When my parents got divorced, I moved with my mom to Harwich, Massachusetts. I was six. Cape Cod's got beaches and Kennedys and a rich people reputation but my reality was year-round residents, mechanics, restaurant workers, fishermen. There were a lot of people with Portuguese names - Silva, Monteiro - and sometimes the Portuguese people had in-between skin tone and curly hair. Occasionally I would hear the word "Cape Verdean" but I wasn't really interested enough to figure out who was from where or the ways in which what went before expressed itself in people's bodies and attitudes towards each other. Class and race. Harwich is right next to Chatham, ground zero of the blueblood culture, and the towns resisted regionalizing their school systems until the last few years. My mom relates a story about a guy from Chatham at a town meeting whose comment on combining school systems was, "We don't want our kids going to school in a foreign country!"

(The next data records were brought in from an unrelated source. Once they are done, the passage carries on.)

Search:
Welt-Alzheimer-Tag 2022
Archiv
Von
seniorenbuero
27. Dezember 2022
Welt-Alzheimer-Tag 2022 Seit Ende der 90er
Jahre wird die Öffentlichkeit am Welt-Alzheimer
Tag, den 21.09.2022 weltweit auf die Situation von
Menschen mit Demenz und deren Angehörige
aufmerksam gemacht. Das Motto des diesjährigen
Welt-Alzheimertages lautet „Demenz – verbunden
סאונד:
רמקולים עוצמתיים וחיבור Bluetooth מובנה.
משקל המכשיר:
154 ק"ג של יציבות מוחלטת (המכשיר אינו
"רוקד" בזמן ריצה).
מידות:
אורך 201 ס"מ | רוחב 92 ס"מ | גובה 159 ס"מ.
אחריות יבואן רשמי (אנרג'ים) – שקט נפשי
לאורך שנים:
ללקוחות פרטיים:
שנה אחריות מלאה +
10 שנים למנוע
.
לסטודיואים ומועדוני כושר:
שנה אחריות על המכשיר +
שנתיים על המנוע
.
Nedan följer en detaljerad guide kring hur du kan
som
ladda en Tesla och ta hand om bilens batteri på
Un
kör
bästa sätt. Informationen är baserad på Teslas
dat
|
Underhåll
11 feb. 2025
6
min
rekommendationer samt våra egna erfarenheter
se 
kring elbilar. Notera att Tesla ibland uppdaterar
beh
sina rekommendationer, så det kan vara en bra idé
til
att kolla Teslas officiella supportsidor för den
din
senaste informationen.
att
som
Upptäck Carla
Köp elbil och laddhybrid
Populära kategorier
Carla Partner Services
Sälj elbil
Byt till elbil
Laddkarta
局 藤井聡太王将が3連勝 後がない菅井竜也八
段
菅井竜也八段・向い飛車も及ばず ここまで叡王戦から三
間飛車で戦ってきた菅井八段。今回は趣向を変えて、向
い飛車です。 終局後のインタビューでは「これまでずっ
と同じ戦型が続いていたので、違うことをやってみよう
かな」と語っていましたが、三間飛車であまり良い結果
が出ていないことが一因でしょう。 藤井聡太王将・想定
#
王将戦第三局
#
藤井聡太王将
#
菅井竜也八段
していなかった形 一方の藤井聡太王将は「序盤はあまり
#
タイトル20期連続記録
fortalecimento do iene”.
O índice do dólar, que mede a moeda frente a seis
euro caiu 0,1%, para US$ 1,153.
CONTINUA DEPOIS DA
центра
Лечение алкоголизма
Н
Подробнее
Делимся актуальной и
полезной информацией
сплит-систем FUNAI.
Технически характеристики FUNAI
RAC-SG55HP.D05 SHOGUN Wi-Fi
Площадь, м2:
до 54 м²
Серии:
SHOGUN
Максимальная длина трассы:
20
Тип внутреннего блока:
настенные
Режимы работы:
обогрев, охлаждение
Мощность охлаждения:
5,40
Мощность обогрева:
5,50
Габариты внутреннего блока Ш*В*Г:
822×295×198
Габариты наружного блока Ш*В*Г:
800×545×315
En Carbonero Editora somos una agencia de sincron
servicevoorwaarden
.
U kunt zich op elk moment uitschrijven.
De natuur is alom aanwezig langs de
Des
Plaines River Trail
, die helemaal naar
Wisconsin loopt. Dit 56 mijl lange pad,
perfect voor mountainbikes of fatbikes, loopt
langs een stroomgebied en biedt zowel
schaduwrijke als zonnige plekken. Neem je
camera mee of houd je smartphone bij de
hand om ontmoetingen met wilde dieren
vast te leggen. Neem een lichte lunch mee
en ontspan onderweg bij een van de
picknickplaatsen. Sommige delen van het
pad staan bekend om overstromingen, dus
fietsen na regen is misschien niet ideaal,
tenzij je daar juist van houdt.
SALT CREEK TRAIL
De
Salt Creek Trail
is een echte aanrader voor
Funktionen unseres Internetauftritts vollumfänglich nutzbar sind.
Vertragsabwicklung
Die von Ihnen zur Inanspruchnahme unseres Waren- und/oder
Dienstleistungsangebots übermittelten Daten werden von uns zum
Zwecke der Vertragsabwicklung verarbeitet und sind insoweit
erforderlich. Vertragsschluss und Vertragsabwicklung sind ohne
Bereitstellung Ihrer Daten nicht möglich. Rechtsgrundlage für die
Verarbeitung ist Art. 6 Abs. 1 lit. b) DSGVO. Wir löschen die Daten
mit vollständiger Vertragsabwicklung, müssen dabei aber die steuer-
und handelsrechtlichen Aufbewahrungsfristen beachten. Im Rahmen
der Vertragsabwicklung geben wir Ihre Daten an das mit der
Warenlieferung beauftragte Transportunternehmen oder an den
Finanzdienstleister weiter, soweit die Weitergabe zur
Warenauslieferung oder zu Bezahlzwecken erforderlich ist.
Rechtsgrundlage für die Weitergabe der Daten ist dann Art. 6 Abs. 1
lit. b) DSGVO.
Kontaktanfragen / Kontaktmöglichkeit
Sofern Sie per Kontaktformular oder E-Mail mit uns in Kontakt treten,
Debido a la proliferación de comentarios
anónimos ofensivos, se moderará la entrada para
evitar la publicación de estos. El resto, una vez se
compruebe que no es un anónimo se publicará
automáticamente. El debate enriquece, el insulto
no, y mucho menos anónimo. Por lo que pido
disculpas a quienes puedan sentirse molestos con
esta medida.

I had some circumstances growing up that read as difficult: divorced parents, struggling single mom working as a waitress, alocoholic stepfather. It took a toll, psychologically. But, in reality, I've never known want. I've never gone hungry. When I was a 20-something slacker, I had a safety net (I'm white). I always had a job (I'm white) and always paid the rent myself, but I borrowed from parents once or twice and had an inheritance (I'm white). That's how I got little stuff, like a van for my band to tour in. It's the little things. I paid cash. I named it Malcolm, after the old-school New England uncle who left me the money. I never met him.

What went before. (White) people making money at the expense of (other) people. Institutional, systemic. Expressed in attitudes. Little things. Jokes.

But hey it's hard for all of us out here, right? I mean who's got time to examine your own shit? I had some advantages, some things that fell into my lap. But some other things were really hard!

My reality. When I was a teen, I lived in Rape Culture. I lived in White Supremacy. I remember the thought processes that are so well documented in this era of enlightened outrage. The mansplaining, the "reverse racism." I remember seeing a kid draw a swastika with his finger on the school bus window, and just thinking it was a cool little design. I drew a swastika on my mom's bedroom window a morning or two later, and my mom was, um, fucking horrified. As it happened, it was when we had just moved to the Cape, and we were staying in Sieglinde's house while she was in Steubenville for the summer. My mom said "Never ever draw that symbol, especially on a German person's window!"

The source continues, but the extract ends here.